Although not found to be statistically significant, daptomycin patients receiving a concomitant statin had a lower frequency of death versus statin non-recipients. These findings among daptomycin recipients are consistent with other retrospective studies that have shown beneficial effects with statin use in bacteremia, including reduction in all-cause mortality and bacteremia-related death [13, 14]. Given the lack of relationship between statin use and CPK elevation and the effect on mortality, the recommendations surrounding the concomitant statin use may warrant further investigation for daptomycin recipients.

Some considerations should be taken into account when interpreting these findings. First, only five CPK elevation events were observed and power may have been an issue indicating that a larger study needs to be performed. However, we evaluated all patients that received daptomycin since FDA approval in VISN-2. Over 500 patients would have been required to demonstrate a statistically significant difference in the small effect size (5.7% versus 1.1%) observed in our study and this was not feasible given daptomycin usage in VISN-2. Due to the very low number of events, we were unable to perform multivariate analysis to assess if statin therapy is independently associated with CPK elevation. Second, we were unable to discriminate the CPK risk associated with individual statins because the majority of patients were on the VA formulary agent, simvastatin, during the study period. Third, some patients who did not receive statin therapy while receiving daptomycin had previous exposure to statins. It is unclear whether previous exposure would affect the risk of developing a CPK elevation. Future studies should discern whether this is an important predictor. Fourth, this study was performed among patients receiving care at VISN-2 facilities. External validity may be an issue in populations with a different distribution of comorbidities and gender. Finally, none of the CPK events occurred in patients on hemodialysis. This is an important point to consider because these patients are likely to have altered drug exposure and potentially have a higher probability of achieving troughs in excess of 24.3 µg/mL, the threshold associated with an elevated risk of CPK elevations [3]. Given that this trough target was derived from patients enrolled in registration trials of daptomycin, future studies should evaluate if this trough threshold is applicable to the general population of patients using daptomycin and if the threshold differs by use of concomitant statin therapy, hemodialysis and other clinical factors that may modify daptomycin exposure.
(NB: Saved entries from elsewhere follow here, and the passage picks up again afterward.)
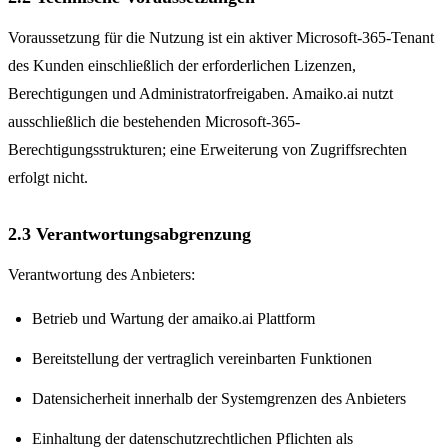
Voraussetzung für die Nutzung ist ein aktiver Microsoft-365-Tenant
des Kunden einschließlich der erforderlichen Lizenzen,
Berechtigungen und Administratorfreigaben. Amaiko.ai nutzt
ausschließlich die bestehenden Microsoft-365-
Berechtigungsstrukturen; eine Erweiterung von Zugriffsrechten
erfolgt nicht.
2.3 Verantwortungsabgrenzung
Verantwortung des Anbieters:
Betrieb und Wartung der amaiko.ai Plattform
Bereitstellung der vertraglich vereinbarten Funktionen
Datensicherheit innerhalb der Systemgrenzen des Anbieters
Einhaltung der datenschutzrechtlichen Pflichten als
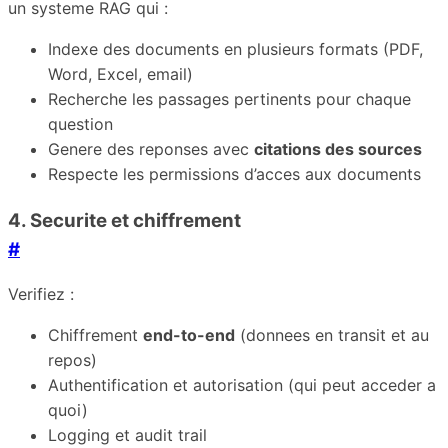
un systeme RAG qui :
Indexe des documents en plusieurs formats (PDF,
Word, Excel, email)
Recherche les passages pertinents pour chaque
question
Genere des reponses avec
citations des sources
Respecte les permissions d’acces aux documents
4. Securite et chiffrement
#
Verifiez :
Chiffrement
end-to-end
(donnees en transit et au
repos)
Authentification et autorisation (qui peut acceder a
quoi)
Logging et audit trail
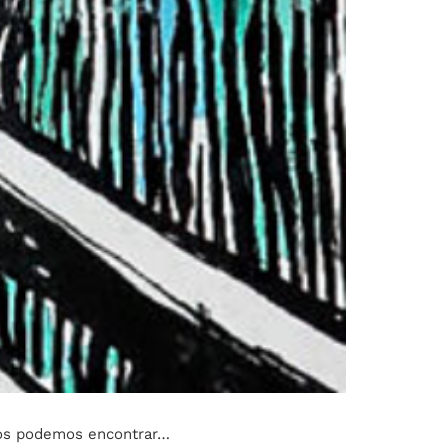
 nos podemos encontrar…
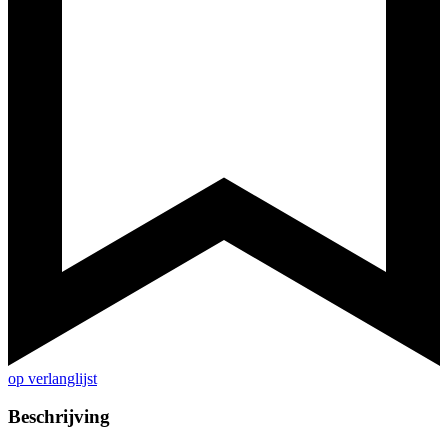
op verlanglijst
Beschrijving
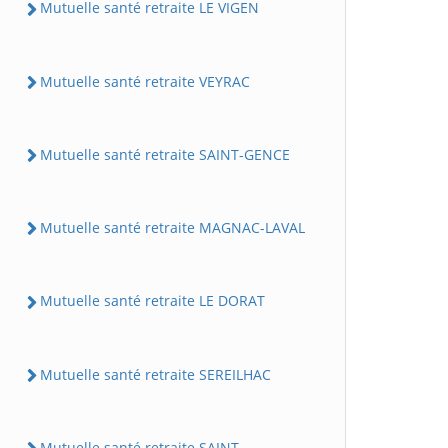
Mutuelle santé retraite LE VIGEN
Mutuelle santé retraite VEYRAC
Mutuelle santé retraite SAINT-GENCE
Mutuelle santé retraite MAGNAC-LAVAL
Mutuelle santé retraite LE DORAT
Mutuelle santé retraite SEREILHAC
Mutuelle santé retraite SAINT-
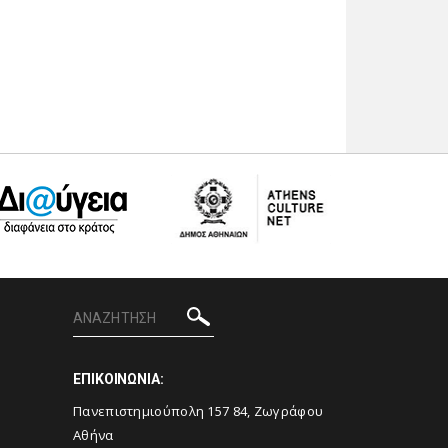
ΕΠΙΚΟΙΝΩΝΙΑ:
Πανεπιστημιούπολη 157 84, Ζωγράφου
Αθήνα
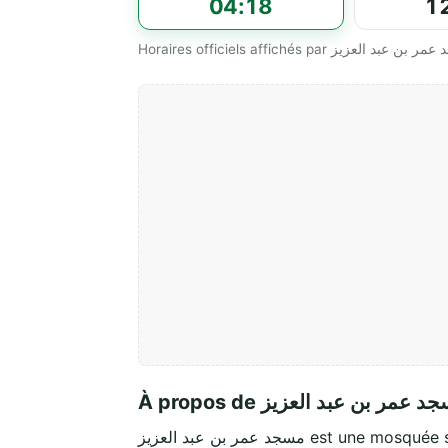
04:18
1
À propos de  عمر بن عبد العزيز
مسجد عمر بن عبد العزيز est une mos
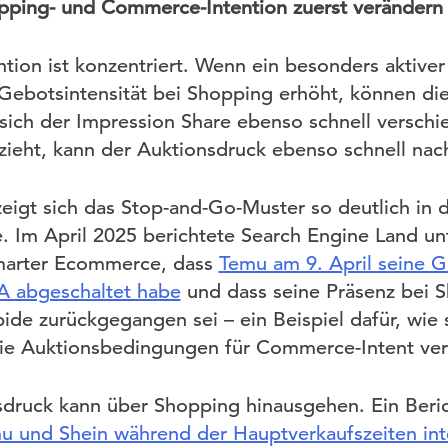
pping- und Commerce-Intention zuerst verändern
ion ist konzentriert. Wenn ein besonders aktiver 
 Gebotsintensität bei Shopping erhöht, können d
 sich der Impression Share ebenso schnell versch
kzieht, kann der Auktionsdruck ebenso schnell nac
eigt sich das Stop-and-Go-Muster so deutlich in
 Im April 2025 berichtete Search Engine Land un
marter Ecommerce, dass
Temu am 9. April seine 
A abgeschaltet habe
und dass seine Präsenz bei 
de zurückgegangen sei – ein Beispiel dafür, wie s
die Auktionsbedingungen für Commerce-Intent ver
druck kann über Shopping hinausgehen. Ein Beric
u und Shein während der Hauptverkaufszeiten int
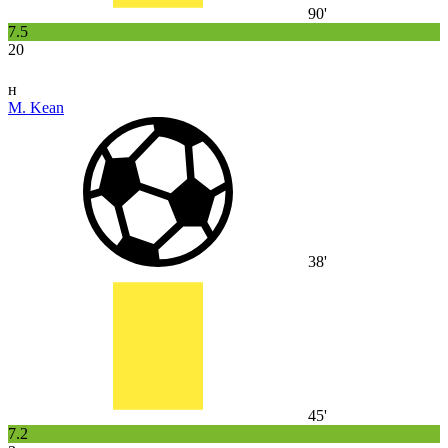
90'
7.5
20
н
M. Kean
38'
45'
7.2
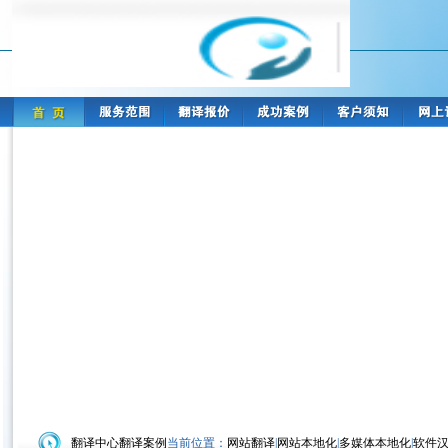
翻译中心
翻译案例
当前位置：
网站翻译
|
网站本地化
|
多媒体本地化
|
软件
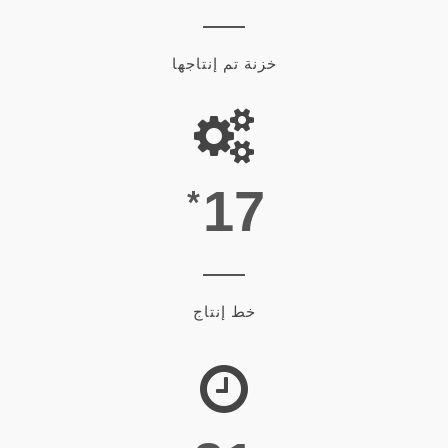
خزنة تم إنتاجها
*
17
خط إنتاج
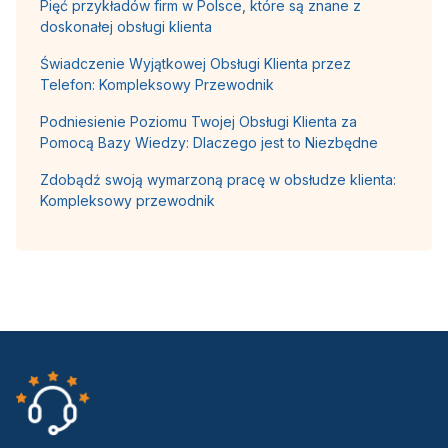
Pięć przykładów firm w Polsce, które są znane z
doskonałej obsługi klienta
Świadczenie Wyjątkowej Obsługi Klienta przez
Telefon: Kompleksowy Przewodnik
Podniesienie Poziomu Twojej Obsługi Klienta za
Pomocą Bazy Wiedzy: Dlaczego jest to Niezbędne
Zdobądź swoją wymarzoną pracę w obsłudze klienta:
Kompleksowy przewodnik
In summary, the incidence of CPK elevation did not significantly differ with or without concomitant statin therapy among patients receiving daptomycin. Previous recommendations to avoid this combination should be revisited given these findings. Future studies should examine this relationship in larger populations with more heterogeneous statin usage and attempt to quantify the risk of CPK elevation with individual statins.